This thesis describes the interaction of intense optical and extreme-ultraviolet laser pulses with atoms and solids. The work was divided into two main parts: The first
part describes studies on laser-produced plasmas done at the National Centre for Plasma Science and Technology in Dublin City University using an intense optical laser system. The second part describes the interaction of intense EUV radiation with atoms, performed at the free-electron laser in Hamburg. When an intense optical laser impinges on a solid metal surface a high density, high temperature plasma is produced. If two such plasmas are produced within close proximity on flat (or wedge-shaped) targets, as they expand into vacuum they will collide. The collision of these two expanding plumes will eventually lead to a region in space where the counter-streaming plumes begin to stagnate. As plasma expansion continues the temperature and density of material at this interface increases significantly, a dense stagnation layer is formed and begins to glow. Plasma diagnostics, more specifically the extraction of plasma electron temperatures
and densities and also plume expansion dynamics have been performed on this stagnation layer and the seed plasmas which feed it. The primary goal in the first part of this work was the study of colliding laser produced plasmas using an EKSPLATM 312p picosecond laser system. We study the evolution of the stagnation layer under different experimental conditions and discuss the suitability of this
system for current and future applications, e.g., pulsed-laser deposition. The second part of this thesis deals specifically with the interaction of an intense extreme-ultraviolet free electron laser with gas jets.
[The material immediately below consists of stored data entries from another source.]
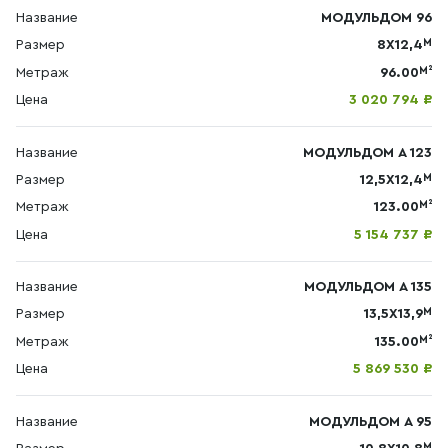
Название
МОДУЛЬДОМ 96
М
Размер
8X12,4
М²
Метраж
96.00
Цена
3 020 794 ₽
Название
МОДУЛЬДОМ А 123
М
Размер
12,5X12,4
М²
Метраж
123.00
Цена
5 154 737 ₽
Название
МОДУЛЬДОМ А 135
М
Размер
13,5X13,9
М²
Метраж
135.00
Цена
5 869 530 ₽
Название
МОДУЛЬДОМ А 95
М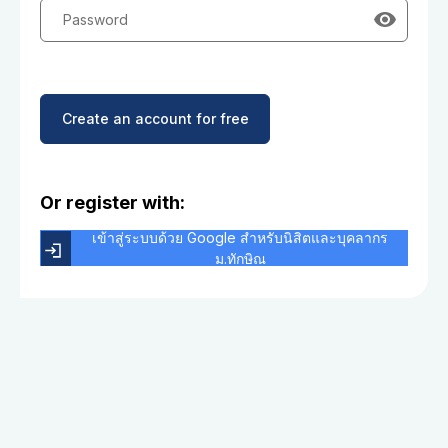
Password
Create an account for free
Or register with:
เข้าสู่ระบบด้วย Google สำหรับนิสิตและบุคลากร
ม.ทักษิณ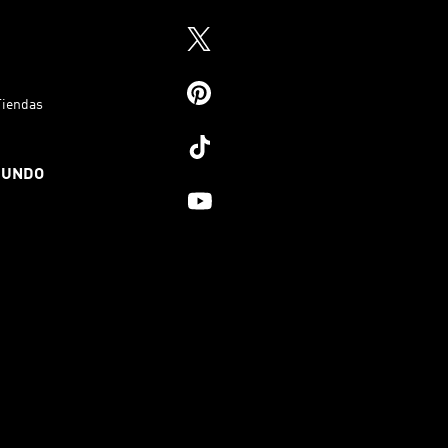
Tiendas
MUNDO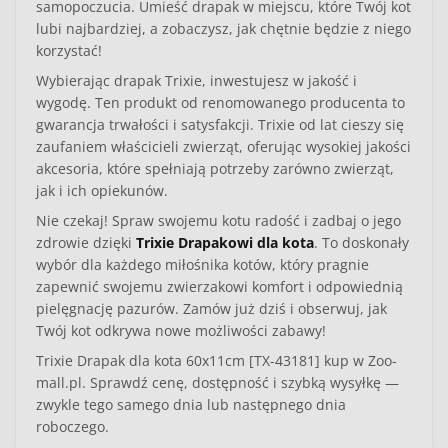
samopoczucia. Umieść drapak w miejscu, które Twój kot
lubi najbardziej, a zobaczysz, jak chętnie będzie z niego
korzystać!
Wybierając drapak Trixie, inwestujesz w jakość i
wygodę. Ten produkt od renomowanego producenta to
gwarancja trwałości i satysfakcji. Trixie od lat cieszy się
zaufaniem właścicieli zwierząt, oferując wysokiej jakości
akcesoria, które spełniają potrzeby zarówno zwierząt,
jak i ich opiekunów.
Nie czekaj! Spraw swojemu kotu radość i zadbaj o jego
zdrowie dzięki
Trixie Drapakowi dla kota
. To doskonały
wybór dla każdego miłośnika kotów, który pragnie
zapewnić swojemu zwierzakowi komfort i odpowiednią
pielęgnację pazurów. Zamów już dziś i obserwuj, jak
Twój kot odkrywa nowe możliwości zabawy!
Trixie Drapak dla kota 60x11cm [TX-43181] kup w Zoo-
mall.pl. Sprawdź cenę, dostępność i szybką wysyłkę —
zwykle tego samego dnia lub następnego dnia
roboczego.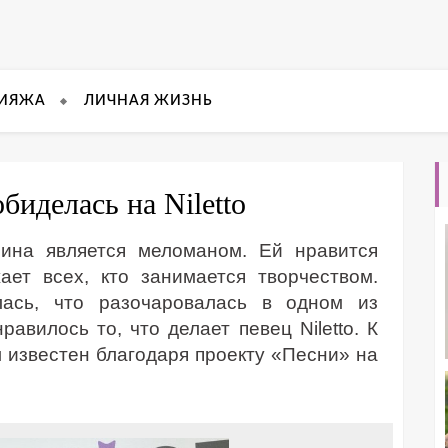
КИЯЖА
ЛИЧНАЯ ЖИЗНЬ
биделась на Niletto
пина является меломаном. Ей нравится
ает всех, кто занимается творчеством.
лась, что разочаровалась в одном из
авилось то, что делает певец Niletto. К
л известен благодаря проекту «Песни» на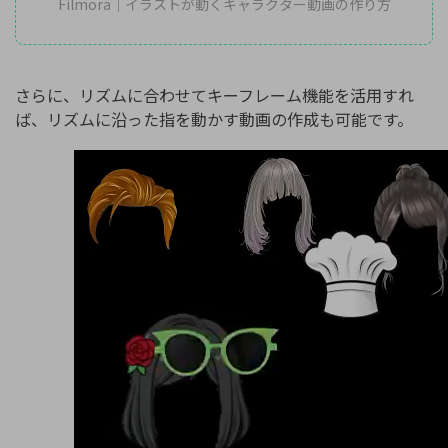
Filmora｜イラストが動くキャラクター動画の作り方
さらに、リズムに合わせてキーフレーム機能を活用すれ
ば、リズムに沿った指を動かす動画の作成も可能です。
The primary goal in this study was the understanding of two-color above-threshold ionization in rare gases. The
intense extreme-ultraviolet (EUV) radiation from FLASH was combined with an intense synchronized optical laser (800 nm, 4 ps). The photoelectron spectrum revealed one strong photoline attributed to the one-photon direct ionization of helium by FLASH pulses accompanied on either side by smaller sidebands originating from the two-color (FEL and optical laser) above-threshold ionization. These sidebands
show strong variations of their amplitudes as a function of both the intensity of the optical dressing field and the relative orientation of the linear polarization vectors
of the two fields. We exploit this polarization dependence to (i) make the first interference-free study of the dynamics of the two-color above-threshold ionization
process in rare gases, and (ii) to directly probe the branching ratios for continuumcontinuum transitions in helium.